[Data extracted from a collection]
════════

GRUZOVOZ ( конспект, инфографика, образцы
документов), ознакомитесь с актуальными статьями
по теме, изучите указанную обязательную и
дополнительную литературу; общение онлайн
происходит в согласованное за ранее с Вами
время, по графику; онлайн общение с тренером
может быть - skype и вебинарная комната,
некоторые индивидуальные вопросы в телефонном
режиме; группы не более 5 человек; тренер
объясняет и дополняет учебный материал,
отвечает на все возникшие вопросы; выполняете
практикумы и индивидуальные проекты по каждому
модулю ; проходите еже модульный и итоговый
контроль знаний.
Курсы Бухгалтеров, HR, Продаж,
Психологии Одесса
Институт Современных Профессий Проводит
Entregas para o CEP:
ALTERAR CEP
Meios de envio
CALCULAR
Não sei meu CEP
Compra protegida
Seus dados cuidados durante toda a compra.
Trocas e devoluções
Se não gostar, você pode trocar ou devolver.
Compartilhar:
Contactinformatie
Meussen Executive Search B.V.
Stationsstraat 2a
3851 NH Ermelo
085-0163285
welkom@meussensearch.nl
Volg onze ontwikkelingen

════════

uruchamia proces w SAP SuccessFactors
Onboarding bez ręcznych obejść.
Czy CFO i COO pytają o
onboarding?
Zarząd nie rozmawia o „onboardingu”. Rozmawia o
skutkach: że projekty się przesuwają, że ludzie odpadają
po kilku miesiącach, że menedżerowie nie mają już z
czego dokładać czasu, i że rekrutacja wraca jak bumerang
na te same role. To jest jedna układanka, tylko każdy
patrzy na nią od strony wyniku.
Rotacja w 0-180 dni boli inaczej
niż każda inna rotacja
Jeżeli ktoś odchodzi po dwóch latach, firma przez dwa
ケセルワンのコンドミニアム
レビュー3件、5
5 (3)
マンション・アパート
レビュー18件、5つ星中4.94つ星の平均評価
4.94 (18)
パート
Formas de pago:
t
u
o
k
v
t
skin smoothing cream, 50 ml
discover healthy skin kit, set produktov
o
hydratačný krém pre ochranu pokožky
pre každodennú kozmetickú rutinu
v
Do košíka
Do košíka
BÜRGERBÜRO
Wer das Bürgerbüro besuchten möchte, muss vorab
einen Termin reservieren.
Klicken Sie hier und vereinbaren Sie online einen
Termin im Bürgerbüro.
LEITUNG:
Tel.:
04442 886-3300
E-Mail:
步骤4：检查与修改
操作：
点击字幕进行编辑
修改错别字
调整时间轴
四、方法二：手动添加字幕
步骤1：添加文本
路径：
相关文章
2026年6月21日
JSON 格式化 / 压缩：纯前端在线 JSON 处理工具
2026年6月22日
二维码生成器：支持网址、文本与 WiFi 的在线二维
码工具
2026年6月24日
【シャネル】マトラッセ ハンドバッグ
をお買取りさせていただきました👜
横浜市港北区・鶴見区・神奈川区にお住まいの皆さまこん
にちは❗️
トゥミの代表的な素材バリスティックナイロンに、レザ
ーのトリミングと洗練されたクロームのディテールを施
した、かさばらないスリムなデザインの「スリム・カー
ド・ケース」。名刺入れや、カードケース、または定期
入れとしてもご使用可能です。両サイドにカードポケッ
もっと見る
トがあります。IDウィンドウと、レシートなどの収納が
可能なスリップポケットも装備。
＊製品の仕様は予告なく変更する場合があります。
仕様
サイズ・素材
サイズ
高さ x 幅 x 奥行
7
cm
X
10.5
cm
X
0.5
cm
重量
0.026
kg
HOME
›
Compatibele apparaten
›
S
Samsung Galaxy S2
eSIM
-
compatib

════════

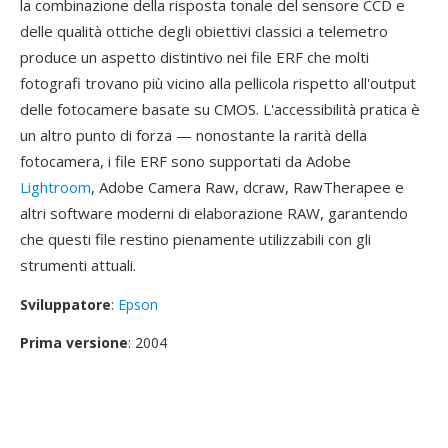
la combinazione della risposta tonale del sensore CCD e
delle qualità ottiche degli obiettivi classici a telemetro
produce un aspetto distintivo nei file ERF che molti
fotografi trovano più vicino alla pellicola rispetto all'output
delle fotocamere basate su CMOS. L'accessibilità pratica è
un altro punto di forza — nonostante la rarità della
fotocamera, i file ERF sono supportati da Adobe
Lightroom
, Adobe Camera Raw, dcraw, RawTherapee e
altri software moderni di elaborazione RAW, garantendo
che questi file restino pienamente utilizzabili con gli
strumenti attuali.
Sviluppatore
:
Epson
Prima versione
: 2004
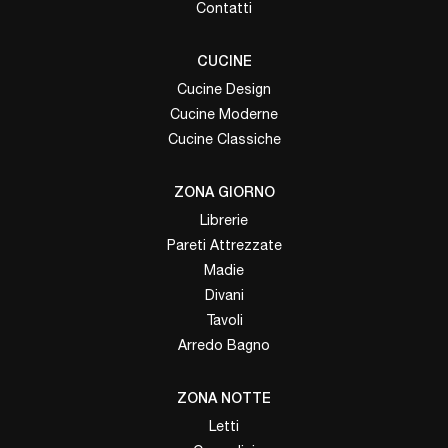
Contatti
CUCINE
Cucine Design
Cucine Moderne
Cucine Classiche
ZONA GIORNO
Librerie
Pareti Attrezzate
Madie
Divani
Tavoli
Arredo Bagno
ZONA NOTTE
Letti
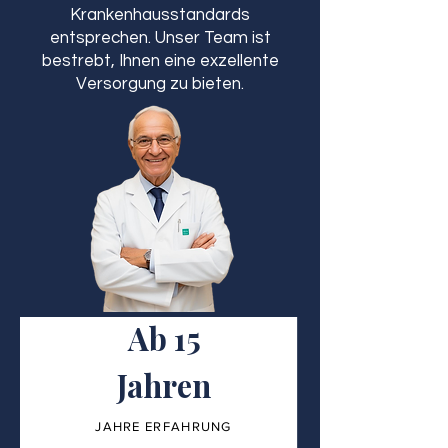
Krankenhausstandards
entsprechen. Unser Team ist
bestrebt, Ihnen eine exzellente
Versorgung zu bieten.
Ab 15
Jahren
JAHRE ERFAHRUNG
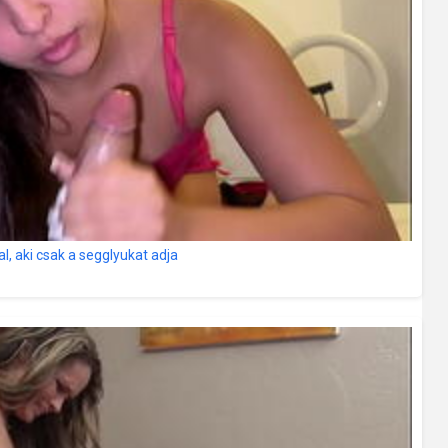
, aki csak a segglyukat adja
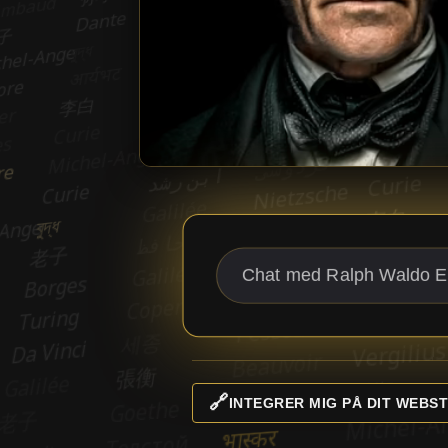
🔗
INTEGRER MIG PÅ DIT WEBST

════════

TASK REQUIREMENTS | Return, from the data, each line where the string "общение" occurs.

RESULT |
дополнительную литературу; общение онлайн
время, по графику; онлайн общение с тренером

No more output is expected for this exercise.